La luna e la neve, di Massimo Fagnoni (Giraldi Editore)

In questo racconto l’autore esprime già tutta la sua volontà e potenza introspettiva. Sfruttando l’unica linea narrativa che distingue il racconto dal romanzo, si concentra su un evento traumatico che travolge il suo protagonista, Pietro, poliziotto bolognese di mezza età, durante una ronda notturna insieme ai due compagni più giovani, Andrea e Alfio.

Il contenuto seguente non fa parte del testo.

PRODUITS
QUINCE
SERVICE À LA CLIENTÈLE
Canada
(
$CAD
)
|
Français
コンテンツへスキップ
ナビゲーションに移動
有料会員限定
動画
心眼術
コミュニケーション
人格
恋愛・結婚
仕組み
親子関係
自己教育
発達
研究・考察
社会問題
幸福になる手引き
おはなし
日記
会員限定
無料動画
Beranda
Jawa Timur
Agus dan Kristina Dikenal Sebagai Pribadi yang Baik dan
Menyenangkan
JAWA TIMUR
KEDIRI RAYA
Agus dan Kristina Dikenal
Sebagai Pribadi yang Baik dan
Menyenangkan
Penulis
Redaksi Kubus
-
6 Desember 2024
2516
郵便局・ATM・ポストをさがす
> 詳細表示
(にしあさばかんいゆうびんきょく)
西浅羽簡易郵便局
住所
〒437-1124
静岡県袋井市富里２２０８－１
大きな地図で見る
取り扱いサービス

Fermato un furgone sospetto, nella cui cabina di guida due ragazzi e una ragazza sono in evidente stato di alterazione da alcol e droga, ad uno strano fruscio proveniente dal retro, chiedono che venga aperto per controllare. È un attimo. Un capovolgimento di situazione del tutto inatteso: dal retro, dove c’è un quarto ragazzo, vengono scagliati loro addosso due pitbull che azzannano al viso Andrea, mentre la coppia che era nella cabina di guida si butta su Pietro, lei accoltellandolo due volte e lui tramortendolo con un colpo alla nuca. Solo un istante prima Pietro era riuscito a lanciare una chiamata ai Carabinieri, facendo il 112, mentre Alfio dopo un analogo brevissimo istante di sconcerto, riesce a sparare freddamente ai due cani salvando la vita ad Andrea. Ma Pietro ha già perduto conoscenza.

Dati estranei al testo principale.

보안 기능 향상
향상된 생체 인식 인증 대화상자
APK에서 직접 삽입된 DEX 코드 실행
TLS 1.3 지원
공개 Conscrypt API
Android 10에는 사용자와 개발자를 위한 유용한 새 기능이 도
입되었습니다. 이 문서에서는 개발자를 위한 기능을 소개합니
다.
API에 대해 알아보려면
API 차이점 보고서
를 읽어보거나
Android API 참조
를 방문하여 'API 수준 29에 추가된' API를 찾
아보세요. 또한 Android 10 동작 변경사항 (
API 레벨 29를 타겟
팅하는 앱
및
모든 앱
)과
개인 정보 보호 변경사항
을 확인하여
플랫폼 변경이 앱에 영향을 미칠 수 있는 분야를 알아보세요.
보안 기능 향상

Si risveglia in ospedale dopo un coma indotto durato due settimane e si ritrova a fare i conti con uno stato psicofisico sconquassato. La ripresa è lunga e sofferta, incubi notturni e allucinazioni da sveglio lo tormentano in un’alternanza di contatti con la realtà e allucinazioni sensoriali: “momenti di disorientamento spaziale e temporale, perdite di equilibrio, luci improvvise, ricordi che fanno irruzione nel pensiero senza preavviso”. Riemergono figure dal suo passato che ha l’impressione di non aver ascoltato abbastanza, come “il padre che compare improvvisamente, leggero, sfumato, tremolante come una fotografia sfuocata e ingiallita dal tempo”. Diventa una sorta di specchio di coscienza, un confronto con se stesso che porta Pietro a rivedere la sua vita, il suo rapporto con la moglie, con il lavoro, con i colleghi, gli amici: rimorsi, debolezze, paure che si sovrappongono intrecciandosi come un filamento di DNA sul senso di colpa per aver indotto quella sera fatale i suoi compagni a farsi quasi ammazzare.

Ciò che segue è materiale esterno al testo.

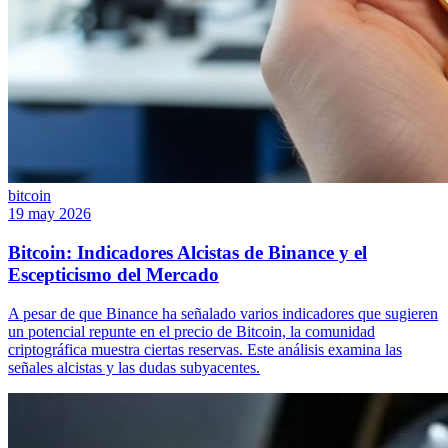
bitcoin
19 may 2026
Bitcoin: Indicadores Alcistas de Binance y el
Escepticismo del Mercado
A pesar de que Binance ha señalado varios indicadores que sugieren
un potencial repunte en el precio de Bitcoin, la comunidad
criptográfica muestra ciertas reservas. Este análisis examina las
señales alcistas y las dudas subyacentes.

E soprattutto la sua rabbia, quel senso di ingiustizia assoluta per l’attacco inatteso, gratuito e crudele di quattro ragazzi che si sono permessi di rovinare per sempre la sua e la vita dei due giovani colleghi. Rabbia sorda e furente lo agita e gli soffia un desiderio di vendetta incontenibile. Non si rende conto che sta oltrepassando il confine della giustizia: “Che cos’è importante, adesso? La vendetta, la giustizia fai da te? La rabbia dei due fratelli della ragazza stuprata e mutilata? Che cosa conta davvero? Fino a quando decideremo di vivere in questa società, dovremo accettarne le regole, senza se o ma (…). Altrimenti noi saremo condannati a diventare come loro, senza regole”.

Il racconto è intenso, drammatico, punteggiato, secondo lo stile dell’autore, da sprazzi di lieve ironia, che stacca, alleggerisce un istante il pathos.